# auto-emailer like an autodialer?



## MDShunk (Jan 7, 2007)

Seems by now that someone probably make a little box you can hang on the wall, run a network cable into it, and some switched contact wires, and it will automatically send a specified email to people or a distribution list during any type of 'alarm' event (or whatever event switched the contacts). Much like an autodialer, but an auto-emailer. 

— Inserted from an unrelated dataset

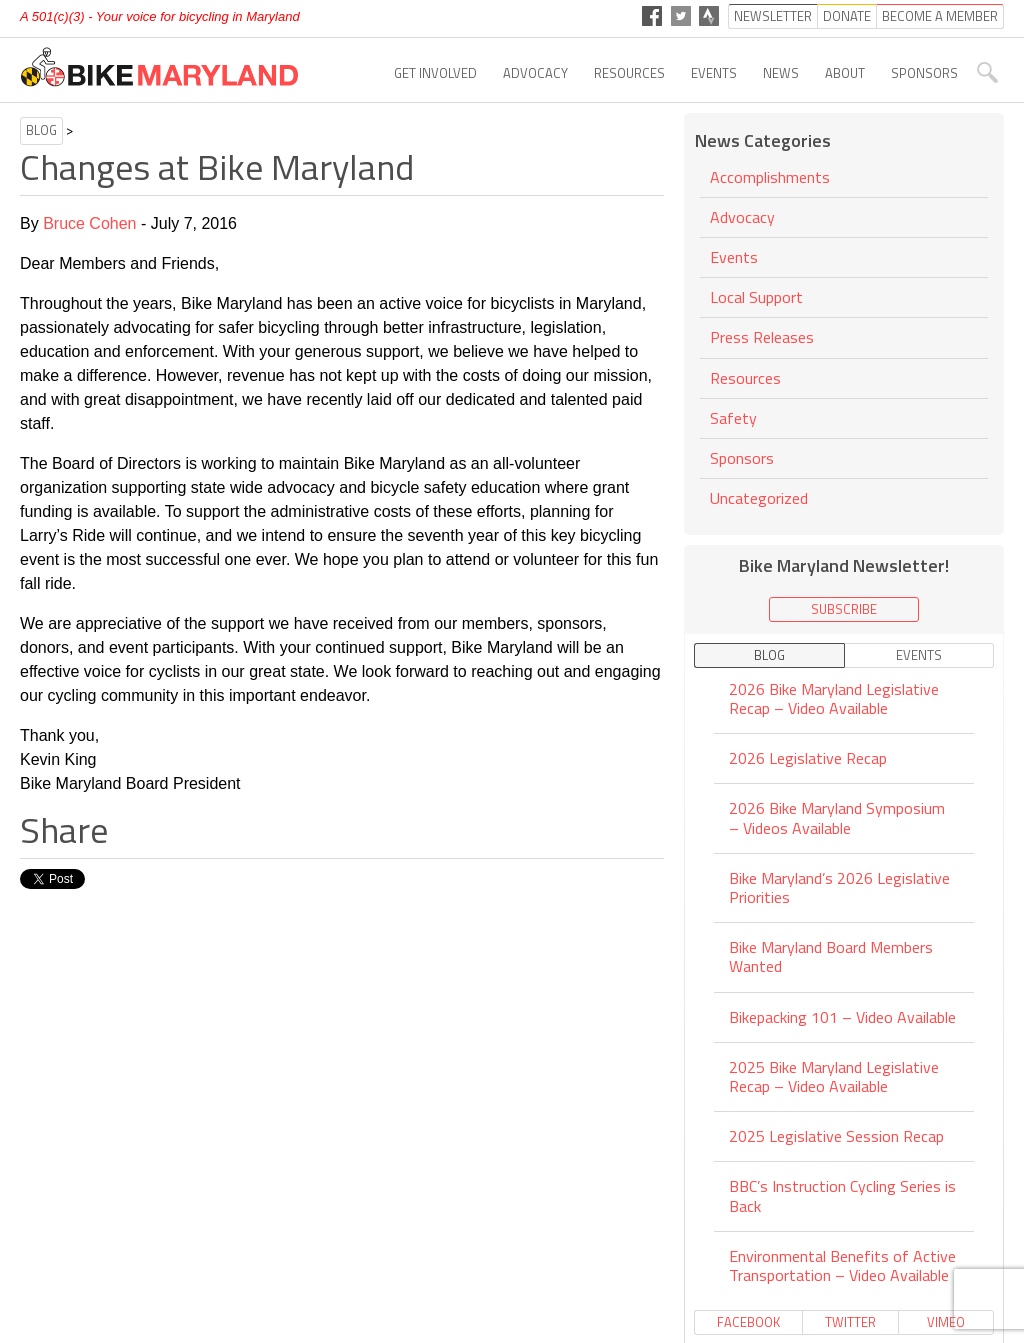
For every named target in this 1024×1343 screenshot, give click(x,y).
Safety (733, 418)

Anyone know of a little box like that on the market?


----------



## Edrick (Jun 6, 2010)

They do make them, however I'm on my phone right now so when I get a chance and get on a computer I'll post up some links. I'm currently working on a project like this at work.


----------



## MDShunk (Jan 7, 2007)

Cool. 

...and it also must cost less than 49 bucks. :jester:


----------



## MDShunk (Jan 7, 2007)

I was just kidding about the 49 bucks.

The only thing I can find so far is the RACO alarm agent, and it's waaaay overkill for what I need.


----------



## Jlarson (Jun 28, 2009)

Not really that I know of, I don't know why though it would be simple enough to do. All I have is the Raco or I set up email alarms through a SCADA controller/system.

I think Omega makes some sort of dialer that can send emails but I think it's a temperature alarm type of thing and I think it's like $800.


----------



## Edrick (Jun 6, 2010)

I thought I posted but it appears it didn't go through. One option would be Arduino. If you're good with electronics. It's basically a processor that you can program to do all sorts of things. That would be the cheapest route, but would require knowledge of the language it uses and stuff. 

APC makes some devices that you can connect different modules and relays to that if a variable changes it'll e-mail you also.


----------



## JohnR (Apr 12, 2010)

Jlarson said:


> Not really that I know of, I don't know why though it would be simple enough to do. All I have is the Raco or I set up email alarms through a SCADA controller/system.
> 
> I think Omega makes some sort of dialer that can send emails but I think it's a temperature alarm type of thing and I think it's like $800.


 its 129 from tempalert


----------



## Jlarson (Jun 28, 2009)

JohnR said:


> its 129 from tempalert


Yeah but that one is just a temp sensor, I'm thinking Marc want's something that can do dry contacts too. And probably one that doesn't need a PC to work.


----------



## JohnR (Apr 12, 2010)

Yeah, I know, I am thnking that no matter what, you will need some type of PC even if it is just a linux thin client to run the protocols. Wish I knew what you would call something like that, I am sure someone makes it too, just need the proper keywords.


----------



## tkb (Jan 21, 2009)

Try this from Avtech, they have many other products for monitoring.
The 4E version only has 1 dry contact input.
The 11E version has the ability for 8 dry contact input.

I have done a lot of research into monitoring for data centers and found this system to be the lowest cost.

If you want dial out monitoring look into Sensaphone.
Look at the Web600.


----------



## MDShunk (Jan 7, 2007)

tkb said:


> Try this from Avtech, they have many other products for monitoring.
> The 4E version only has 1 dry contact input.
> The 11E version has the ability for 8 dry contact input.
> 
> ...


That Avtech gadget looks exactly like what I envisioned. Thanks!


----------



## Jlarson (Jun 28, 2009)

tkb said:


> Try this from Avtech, they have many other products for monitoring.
> The 4E version only has 1 dry contact input.
> The 11E version has the ability for 8 dry contact input.


Huh that's way cheaper than Omega's version. I'm using Avtech's if I ever need one.


----------



## TOOL_5150 (Aug 27, 2007)

Posting in here so I can come back to it later.

~Matt


----------



## leland (Dec 28, 2007)

MDShunk said:


> Seems by now that someone probably make a little box you can hang on the wall, run a network cable into it, and some switched contact wires, and it will automatically send a specified email to people or a distribution list during any type of 'alarm' event (or whatever event switched the contacts). Much like an autodialer, but an auto-emailer.
> 
> Anyone know of a little box like that on the market?




http://www.sensaphone.com/

Check the web 600.


----------



## tommu56 (Nov 19, 2010)

Ive never done it but a micrologix can do it 
http://php.ptagis.org/wiki/index.php/SOP_Micrologix_Email

tom


----------



## oliquir (Jan 13, 2011)

most modern plc can do it.


----------